Each type of event we see is demultiplexed into a write for one or more tables. For example, a click event might lead to incrementing a counter based on which ad and campaign generated the click. For bidding purposes, we may also want to keep track of which bidding strategy was used and which site the ad was placed.

Multiplex

Unfortunately, with the way HFileOutputFormat is written, there was no way to do what we wanted without running over the same input multiple times. This is because HFileOutputFormat can only generate output for one table at a time. The amount of new data AdRoll collects and generates (on the order of 25TB/day) makes this a very unattractive, if not untenable option. Luckily, we have access to the source code so it was fairly painless to subclass the output format and add the ability to generate HFiles for multiple tables in one pass.

Before we dive into the technical details, we need to understand at a high level how HFileOutputFormat.configureIncrementalLoad() works. Cloudera has a great overview of bulk loading – we mostly care about section 2 copied below.

The job [Mapper] will need to emit the row key as the Key, and either a KeyValue, a Put, or a Delete as the Value. The Reducer is handled by HBase; you configure it using HFileOutputFormat.configureIncrementalLoad() and it does the following:

  1. Inspects the table to configure a total order partitioner
  2. Uploads the partitions file to the cluster and adds it to the DistributedCache
  3. Sets the number of reduce tasks to match the current number of regions
  4. Sets the output key/value class to match HFileOutputFormat’s requirements
  5. Sets the reducer up to perform the appropriate sorting (either KeyValueSortReducer or PutSortReducer)

At this stage, one HFile will be created per region in the output folder.
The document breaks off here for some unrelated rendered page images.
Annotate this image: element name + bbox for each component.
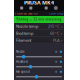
button[interactable]: Increase: [60, 51, 62, 53]
button[interactable]: Decrease: [55, 61, 57, 63]
button[interactable]: CONTROLS: [49, 12, 63, 15]
button[interactable]: Decrease: [55, 71, 57, 73]
button[interactable]: Filament: [14, 37, 64, 44]
button[interactable]: Increase: [60, 71, 62, 73]
staticText: CONTROLS: [49, 12, 63, 15]
staticText: 215 °C: [48, 24, 60, 29]
button[interactable]: Account: [54, 6, 58, 10]
staticText: PRINTER STATUS: [15, 12, 37, 15]
staticText: Nozzle: [16, 50, 25, 54]
staticText: PLA: [53, 38, 60, 43]
staticText: ›: [61, 38, 62, 43]
button[interactable]: Nozzle temp: [14, 23, 64, 30]
staticText: Filament: [16, 38, 31, 43]
staticText: ›: [61, 24, 62, 29]
staticText: ›: [61, 31, 62, 36]
staticText: Nozzle temp: [16, 24, 38, 29]
button[interactable]: Toolbar item: [45, 6, 48, 10]
button[interactable]: Bed temp: [14, 30, 64, 37]
staticText: Printing — 32 min remaining: [16, 18, 62, 21]
button[interactable]: Decrease: [55, 51, 57, 53]
staticText: 60 °C: [50, 31, 60, 36]
button[interactable]: Increase: [60, 61, 62, 63]
button[interactable]: Toolbar item: [29, 6, 32, 10]
staticText: Bed temp: [16, 31, 33, 36]
staticText: Fan speed: [16, 70, 30, 74]
staticText: PRUSA MK4: [24, 0, 54, 6]
staticText: Heatbed: [16, 60, 28, 64]
button[interactable]: PRINTER STATUS: [15, 12, 37, 15]
button[interactable]: Toolbar item: [20, 6, 23, 10]
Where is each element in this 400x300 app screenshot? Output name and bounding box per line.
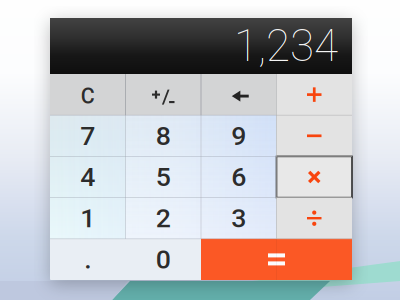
button[interactable]: 3: [201, 198, 276, 239]
button[interactable]: Equals: [201, 239, 352, 280]
button[interactable]: 6: [201, 156, 276, 198]
staticText: 5: [156, 161, 171, 193]
staticText: 9: [231, 120, 246, 152]
staticText: 8: [156, 120, 171, 152]
staticText: 1: [80, 203, 95, 234]
button[interactable]: 9: [201, 115, 276, 156]
staticText: 2: [156, 203, 171, 234]
staticText: 7: [80, 120, 95, 152]
button[interactable]: 1: [50, 198, 126, 239]
button[interactable]: 8: [126, 115, 201, 156]
button[interactable]: 4: [50, 156, 126, 198]
staticText: 0: [156, 244, 171, 275]
button[interactable]: 0: [126, 239, 201, 280]
button[interactable]: 2: [126, 198, 201, 239]
button[interactable]: Backspace: [201, 74, 276, 115]
button[interactable]: 7: [50, 115, 126, 156]
staticText: C: [81, 84, 95, 109]
button[interactable]: Divide: [276, 198, 352, 239]
button[interactable]: Add: [276, 74, 352, 115]
staticText: 1,234: [234, 20, 338, 72]
staticText: 3: [231, 203, 246, 234]
staticText: .: [84, 244, 91, 275]
button[interactable]: .: [50, 239, 126, 280]
button[interactable]: Plus minus: [126, 74, 201, 115]
button[interactable]: C: [50, 74, 126, 115]
staticText: 6: [231, 161, 246, 193]
button[interactable]: Subtract: [276, 115, 352, 156]
staticText: 4: [80, 161, 95, 193]
button[interactable]: Multiply: [276, 156, 352, 198]
button[interactable]: 5: [126, 156, 201, 198]
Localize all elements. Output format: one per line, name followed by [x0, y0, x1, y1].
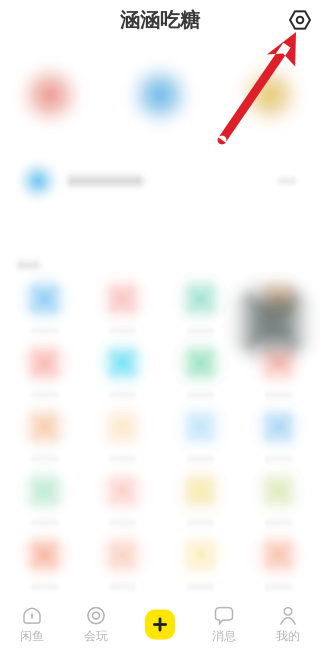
button[interactable]: 会玩 — [64, 596, 128, 653]
button[interactable]: 发布闲置 — [128, 596, 192, 653]
staticText: 我的 — [276, 629, 300, 643]
button[interactable]: 闲鱼 — [0, 596, 64, 653]
button[interactable]: 扫一扫 — [285, 5, 315, 35]
staticText: 闲鱼 — [20, 629, 44, 643]
staticText: 消息 — [212, 629, 236, 643]
staticText: 涵涵吃糖 — [120, 8, 200, 32]
staticText: 会玩 — [84, 629, 108, 643]
button[interactable]: 我的 — [256, 596, 320, 653]
button[interactable]: 消息 — [192, 596, 256, 653]
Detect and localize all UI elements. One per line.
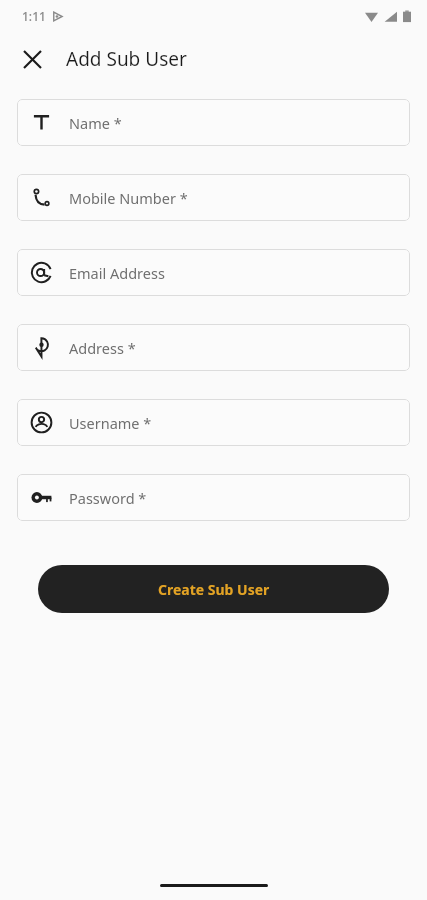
- button[interactable]: Mobile Number *: [17, 174, 410, 221]
- button[interactable]: Create Sub User: [38, 565, 389, 613]
- staticText: 1:11: [22, 8, 46, 24]
- button[interactable]: Address *: [17, 324, 410, 371]
- staticText: Password *: [69, 488, 147, 508]
- staticText: Email Address: [69, 263, 165, 283]
- staticText: Address *: [69, 338, 136, 358]
- staticText: Username *: [69, 413, 152, 433]
- button[interactable]: Close: [12, 39, 52, 79]
- staticText: Name *: [69, 113, 122, 133]
- staticText: Add Sub User: [66, 46, 187, 72]
- button[interactable]: Name *: [17, 99, 410, 146]
- button[interactable]: Username *: [17, 399, 410, 446]
- button[interactable]: Password *: [17, 474, 410, 521]
- button[interactable]: Email Address: [17, 249, 410, 296]
- staticText: Mobile Number *: [69, 188, 188, 208]
- staticText: Create Sub User: [158, 580, 270, 599]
Our multi-table HFileOutputFormat (source) is going to do exactly this, but demultiplex each key into the appropriate HFile depending on destination table. The convention we have adopted is for each row key to be prepended with the table name. Colons are not legal in HBase table names, so they are safe to be used as separators. Step 1 from above then changes a little bit, but the general idea is to get each region start key and prepend the table name to it.

partition_keys = []
for table_name in tables:
  start_keys = get_region_start_key(table_name)
  for start_key in start_keys:
    partition_key.append(table_name + ':' + start_key)
  end 
end
configure_total_order_partitioner(partition_keys)
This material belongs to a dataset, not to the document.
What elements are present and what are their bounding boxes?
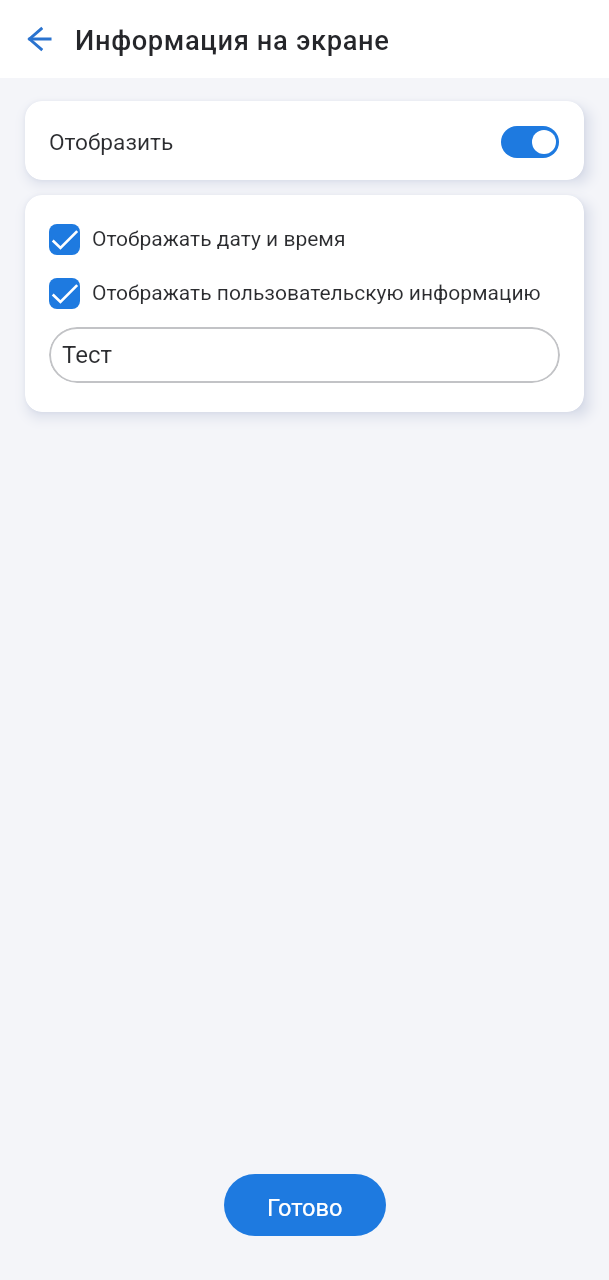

Step 3 will set the number of reduce tasks to the total number of regions across all tables. The actual HFile demultiplexing happens in the output format RecordWriter (lines 292-304 and 322). Instead of just writing to the output path, we separate out the table name and the row key, then write each table’s HFiles into it’s own folder. To use our new output format, all we have to do is change the mapper to emit <table>:<row key> instead of just <row key>.


The standard usage of HFileOutputFormat doesn’t allow any work to be done in the reduce step, as configureIncrementalLoad will set the reducer to be either KeyValueSortReducer or PutSortReducer. If we need to do work in the reduce step, we have two options. The first option is to have a two-step MapReduce job. The first reducer writes to a sequence file, which the second map reads and emits into a sorting reducer configured by HFileOutputFormat. The second option is a bit more efficient as it does all of the necessary work in one reducer. If we take a look at what the sorting reducers are doing, we see that all it does is take the KeyValues and emit them in sorted order. It’s easy then, to modify our reducer to do some useful work combining KeyValues, then sort and emit all in one step.

public void reduce(ImmutableBytesWritable kw, Iterable<Writable> values, Context context) {

  List<KeyValue> kvs = someUsefulWork(kw, values);

  TreeSet<KeyValue> map = new TreeSet<KeyValue>(KeyValue.COMPARATOR);
  for (KeyValue kv: kvs) {
    map.add(kv.clone());
  }
  
  // Write out the values in order
  for (KeyValue kv : map) {
    context.write(kw, kv);
  }
}

That’s all there is to it! With these simple modifications, AdRoll is able to efficiently process and load large amounts of data into our HBase cluster. We are free to denormalize our data as needed, without worrying about many of the associated costs.